Your goal —
Copy out the lines beginning with the one that contains "Atividades para famílias" and ending with the last line below, exactly as they stand. Pictures are not copied.

=== Material for the task ===

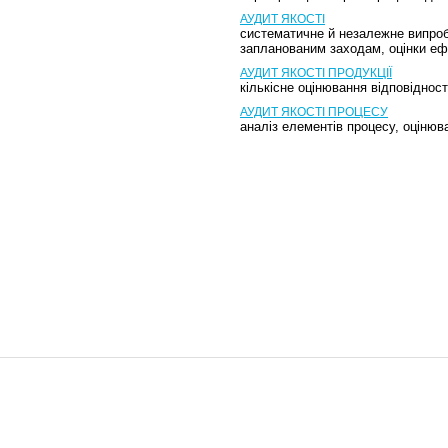
АУДИТ ЯКОСТІ
систематичне й незалежне випробув
запланованим заходам, оцінки еф
АУДИТ ЯКОСТІ ПРОДУКЦІЇ
кількісне оцінювання відповідност
АУДИТ ЯКОСТІ ПРОЦЕСУ
аналіз елементів процесу, оцінюв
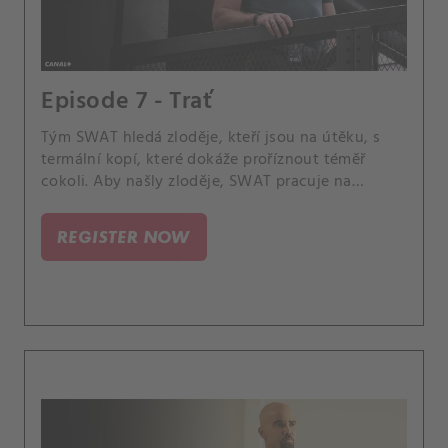
Episode 7 - Trať
Tým SWAT hledá zloděje, kteří jsou na útěku, s
termální kopí, které dokáže proříznout téměř
cokoli. Aby našly zloděje, SWAT pracuje na
identifikaci svého cíle.
REGISTER NOW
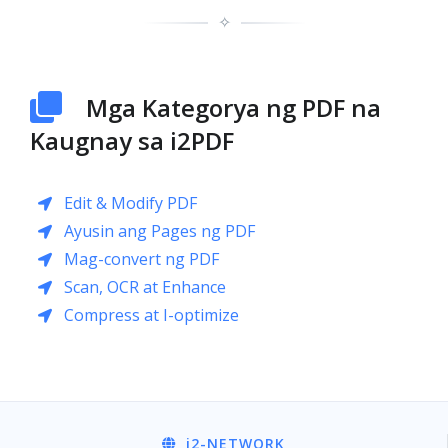
✧
Mga Kategorya ng PDF na
Kaugnay sa i2PDF
Edit & Modify PDF
Ayusin ang Pages ng PDF
Mag-convert ng PDF
Scan, OCR at Enhance
Compress at I-optimize
i2
-NETWORK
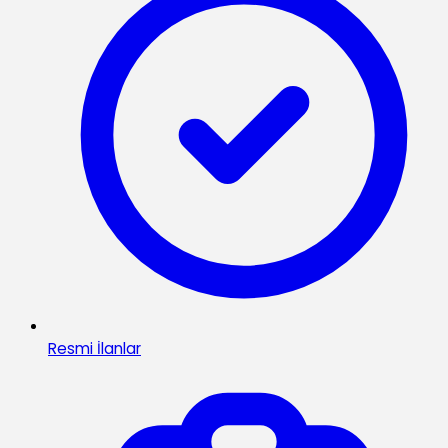
Resmi İlanlar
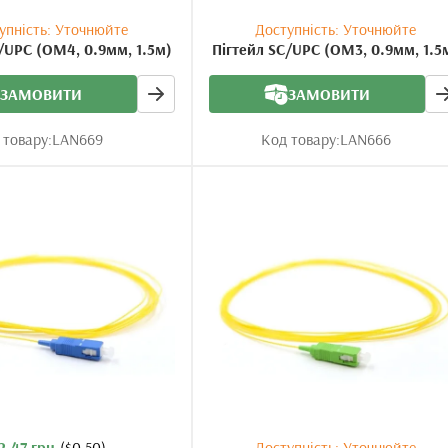
упність: Уточнюйте
Доступність: Уточнюйте
/UPC (OM4, 0.9мм, 1.5м)
Пігтейл SC/UPC (OM3, 0.9мм, 1.5
ЗАМОВИТИ
ЗАМОВИТИ
 товару:
LAN669
Код товару:
LAN666
2.47 грн.
($0.50)
Доступність: Уточнюйте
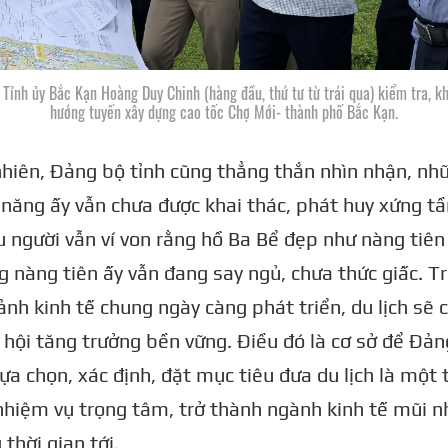
 Tỉnh ủy Bắc Kạn Hoàng Duy Chinh (hàng đầu, thứ tư từ trái qua) kiểm tra, k
hướng tuyến xây dựng cao tốc Chợ Mới- thành phố Bắc Kạn.
nhiên, Đảng bộ tỉnh cũng thẳng thắn nhìn nhận, nh
năng ấy vẫn chưa được khai thác, phát huy xứng t
 người vẫn ví von rằng hồ Ba Bể đẹp như nàng tiên
 nàng tiên ấy vẫn đang say ngủ, chưa thức giấc. T
ảnh kinh tế chung ngày càng phát triển, du lịch sẽ 
 hội tăng trưởng bền vững. Điều đó là cơ sở để Đả
lựa chọn, xác định, đặt mục tiêu đưa du lịch là một 
nhiệm vụ trọng tâm, trở thành ngành kinh tế mũi 
 thời gian tới.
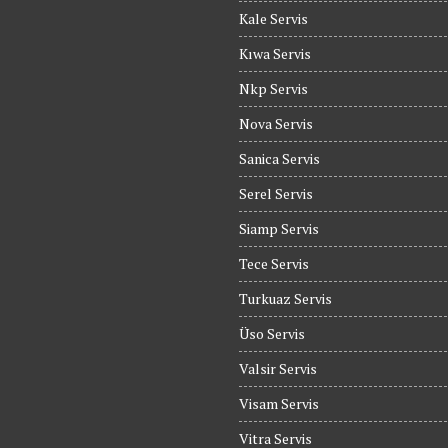
Kale Servis
Kıwa Servis
Nkp Servis
Nova Servis
Sanica Servis
Serel Servis
Siamp Servis
Tece Servis
Turkuaz Servis
Üso Servis
Valsir Servis
Visam Servis
Vitra Servis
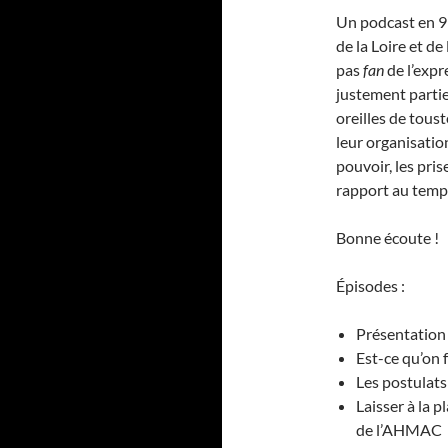
Un podcast en 9
de la Loire et de
pas
fan
de l’expr
justement partie
oreilles de tous
leur organisation
pouvoir, les prise
rapport au temps
Bonne écoute !
Épisodes :
Présentation 
Est-ce qu’on f
Les postulats
Laisser à la 
de l’AHMAC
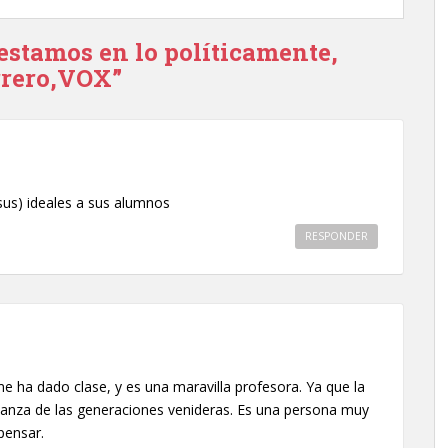
flecha
arriba/abajo
estamos en lo políticamente,
para
rrero,VOX”
aumentar
o
disminuir
el
volumen.
us) ideales a sus alumnos
RESPONDER
e ha dado clase, y es una maravilla profesora. Ya que la
eñanza de las generaciones venideras. Es una persona muy
pensar.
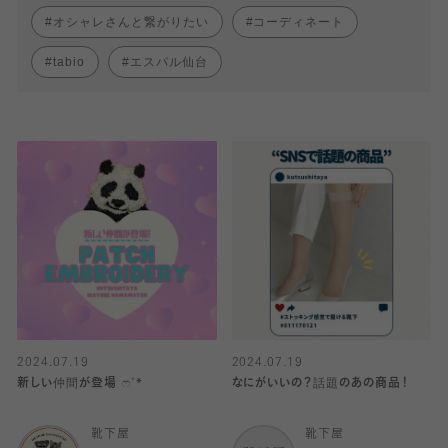
オシャレさんと繋がりたい
コーディネート
tabio
エスパル仙台
2024.07.19
2024.07.19
新しい仲間が登場 ෆ˚*
なにがいいの？話題のあの商品！
靴下屋
靴下屋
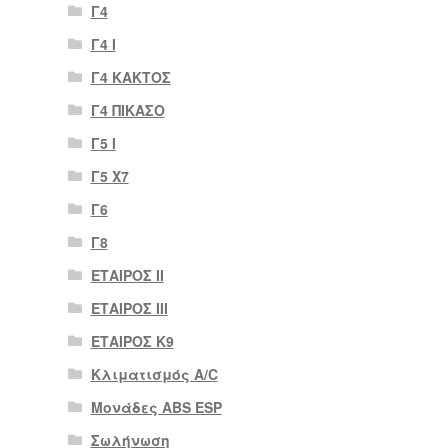
Γ4
Γ4 Ι
Γ4 ΚΑΚΤΟΣ
Γ4 ΠΙΚΑΣΟ
Γ5 Ι
Γ5 Χ7
Γ6
Γ8
ΕΤΑΙΡΟΣ II
ΕΤΑΙΡΟΣ III
ΕΤΑΙΡΟΣ Κ9
Κλιματισμός A/C
Μονάδες ABS ESP
Σωλήνωση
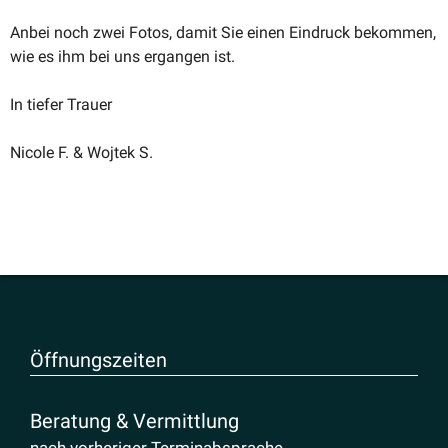
Anbei noch zwei Fotos, damit Sie einen Eindruck bekommen,
wie es ihm bei uns ergangen ist.
In tiefer Trauer
Nicole F. & Wojtek S.
Öffnungs­zeiten
Beratung & Vermittlung
nach vorheriger Terminabsprache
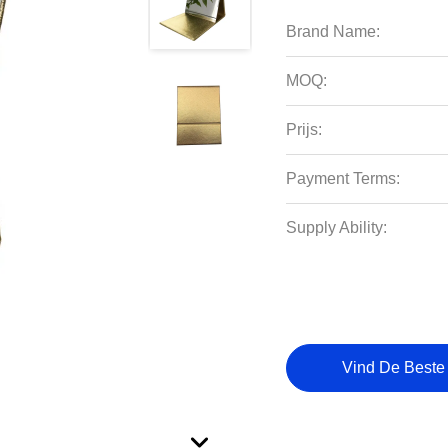
Brand Name:
MOQ:
Prijs:
Payment Terms:
Supply Ability:
Vind De Beste 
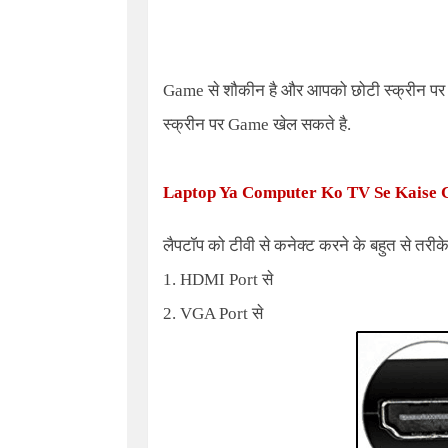
Game
से शौकीन है और आपको छोटी स्क्रीन प
स्क्रीन पर
Game
खेल सकते है.
Laptop Ya Computer Ko TV Se Kaise 
लैपटॉप को टीवी से कनेक्ट करने के बहुत से तरीके
1. HDMI Port
से
2. VGA Port
से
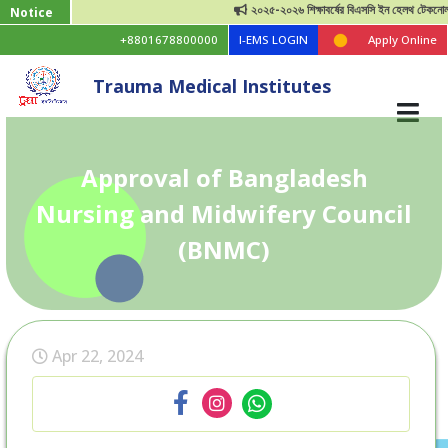
২০২৫-২০২৬ শিক্ষাবর্ষের বিএসসি ইন হেলথ টেকনোলজি ভর্
Notice
+8801678800000
I-EMS LOGIN
Apply Online
Trauma Medical Institutes
Approval of Bangladesh
Nursing and Midwifery Council
(BNMC)
Apr 22, 2024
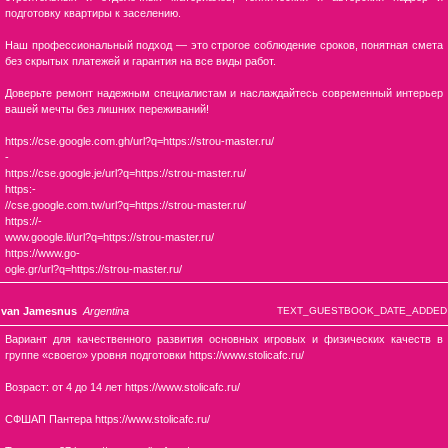
подготовку квартиры к заселению.
Наш профессиональный подход — это строгое соблюдение сроков, понятная смета
без скрытых платежей и гарантия на все виды работ.
Доверьте ремонт надежным специалистам и наслаждайтесь современный интерьер
вашей мечты без лишних переживаний!
https://cse.google.com.gh/url?q=https://strou-master.ru/
-
https://cse.google.je/url?q=https://strou-master.ru/
https:-
//cse.google.com.tw/url?q=https://strou-master.ru/
https://-
www.google.li/url?q=https://strou-master.ru/
https://www.go-
ogle.gr/url?q=https://strou-master.ru/
van Jamesnus
Argentina
TEXT_GUESTBOOK_DATE_ADDED
Вариант для качественного развития основных игровых и физических качеств в
группе «своего» уровня подготовки https://www.stolicafc.ru/
Возраст: от 4 до 14 лет https://www.stolicafc.ru/
СФШАП Пантера https://www.stolicafc.ru/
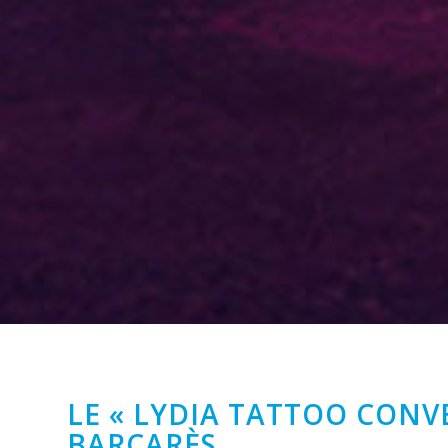
LE « LYDIA TATTOO CONVE
BARCARÈS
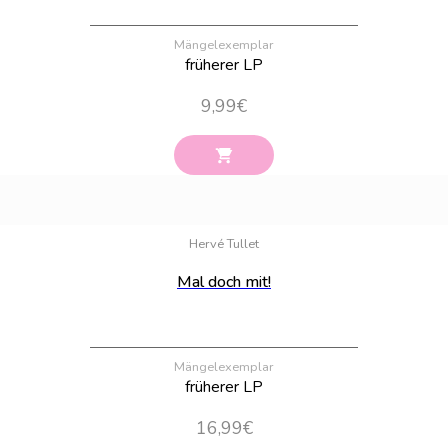
Mängelexemplar
früherer LP
9,99
€
Bestand:
25
Hervé Tullet
Mal doch mit!
Mängelexemplar
früherer LP
16,99
€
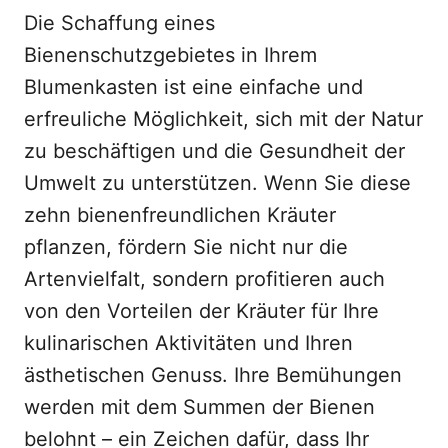
Die Schaffung eines
Bienenschutzgebietes in Ihrem
Blumenkasten ist eine einfache und
erfreuliche Möglichkeit, sich mit der Natur
zu beschäftigen und die Gesundheit der
Umwelt zu unterstützen. Wenn Sie diese
zehn bienenfreundlichen Kräuter
pflanzen, fördern Sie nicht nur die
Artenvielfalt, sondern profitieren auch
von den Vorteilen der Kräuter für Ihre
kulinarischen Aktivitäten und Ihren
ästhetischen Genuss. Ihre Bemühungen
werden mit dem Summen der Bienen
belohnt – ein Zeichen dafür, dass Ihr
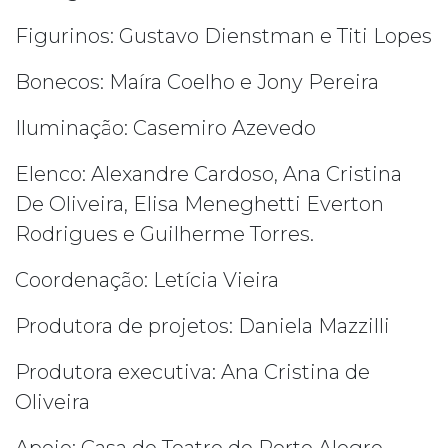
Figurinos: Gustavo Dienstman e Titi Lopes
Bonecos: Maíra Coelho e Jony Pereira
Iluminação: Casemiro Azevedo
Elenco: Alexandre Cardoso, Ana Cristina
De Oliveira, Elisa Meneghetti Everton
Rodrigues e Guilherme Torres.
Coordenação: Letícia Vieira
Produtora de projetos: Daniela Mazzilli
Produtora executiva: Ana Cristina de
Oliveira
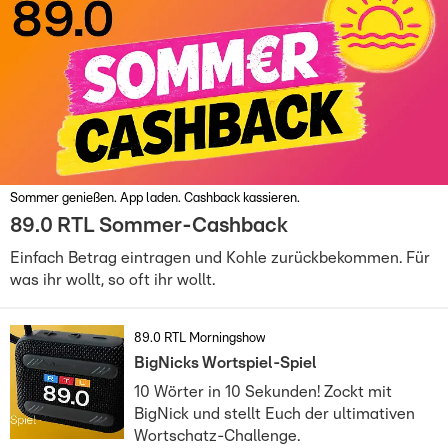
Sommer genießen. App laden. Cashback kassieren.
89.0 RTL Sommer-Cashback
Einfach Betrag eintragen und Kohle zurückbekommen. Für
was ihr wollt, so oft ihr wollt.
89.0 RTL Morningshow
BigNicks Wortspiel-Spiel
10 Wörter in 10 Sekunden! Zockt mit
BigNick und stellt Euch der ultimativen
Wortschatz-Challenge.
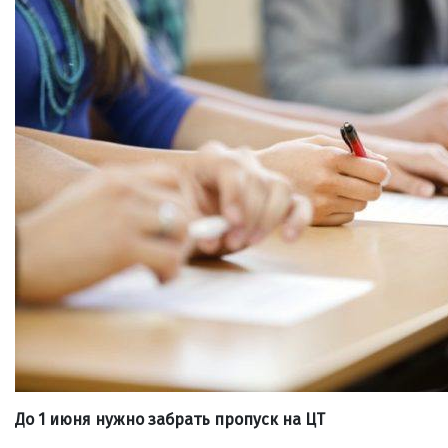
До 1 июня нужно забрать пропуск на ЦТ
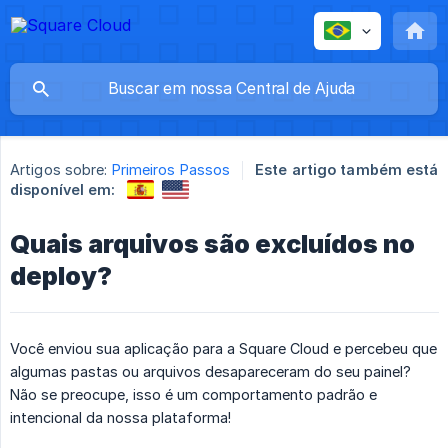
Artigos sobre:
Primeiros Passos
Este artigo também está
disponível em:
Quais arquivos são excluídos no
deploy?
Você enviou sua aplicação para a Square Cloud e percebeu que
algumas pastas ou arquivos desapareceram do seu painel?
Não se preocupe, isso é um comportamento padrão e
intencional da nossa plataforma!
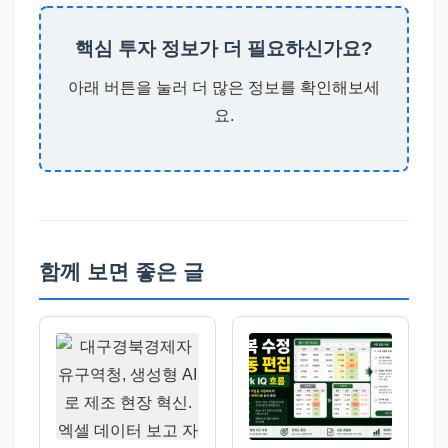
핵심 투자 정보가 더 필요하신가요?
아래 버튼을 눌러 더 많은 정보를 확인해보세
요.
함께 보면 좋은 글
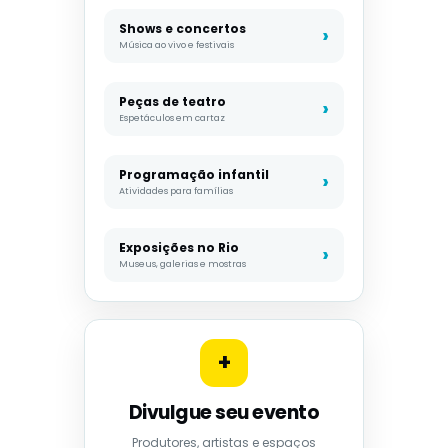
Shows e concertos
Música ao vivo e festivais
Peças de teatro
Espetáculos em cartaz
Programação infantil
Atividades para famílias
Exposições no Rio
Museus, galerias e mostras
+
Divulgue seu evento
Produtores, artistas e espaços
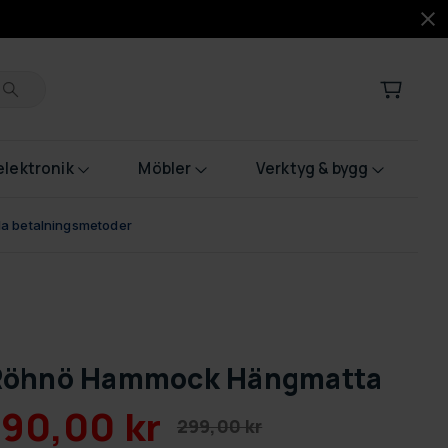
lektronik
Möbler
Verktyg & bygg
bla betalningsmetoder
Röhnö Hammock Hängmatta
190,00 kr
299,00 kr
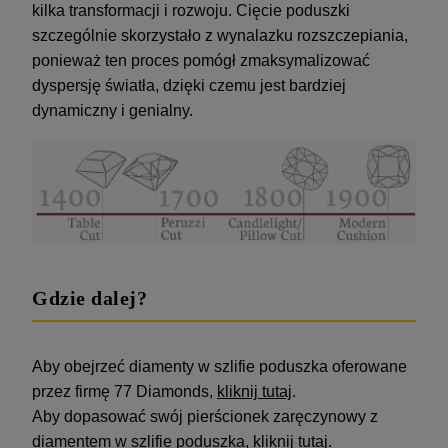
kilka transformacji i rozwoju. Cięcie poduszki
szczególnie skorzystało z wynalazku rozszczepiania,
ponieważ ten proces pomógł zmaksymalizować
dyspersję światła, dzięki czemu jest bardziej
dynamiczny i genialny.
Gdzie dalej?
Aby obejrzeć diamenty w szlifie poduszka oferowane
przez firmę 77 Diamonds,
kliknij tutaj
.
Aby dopasować swój pierścionek zaręczynowy z
diamentem w szlifie poduszka,
kliknij tutaj
.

===

Worked solution —
Atividades para famílias
Exposições no Rio
Museus, galerias e mostras
+
Divulgue seu evento
Produtores, artistas e espaços
lektronik
Möbler
Verktyg & bygg
bla betalningsmetoder
Röhnö Hammock Hängmatta
190,00 kr
299,00 kr
kilka transformacji i rozwoju. Cięcie poduszki
szczególnie skorzystało z wynalazku rozszczepiania,
ponieważ ten proces pomógł zmaksymalizować
dyspersję światła, dzięki czemu jest bardziej
dynamiczny i genialny.
Gdzie dalej?
Aby obejrzeć diamenty w szlifie poduszka oferowane
przez firmę 77 Diamonds,
kliknij tutaj
.
Aby dopasować swój pierścionek zaręczynowy z
diamentem w szlifie poduszka,
kliknij tutaj
.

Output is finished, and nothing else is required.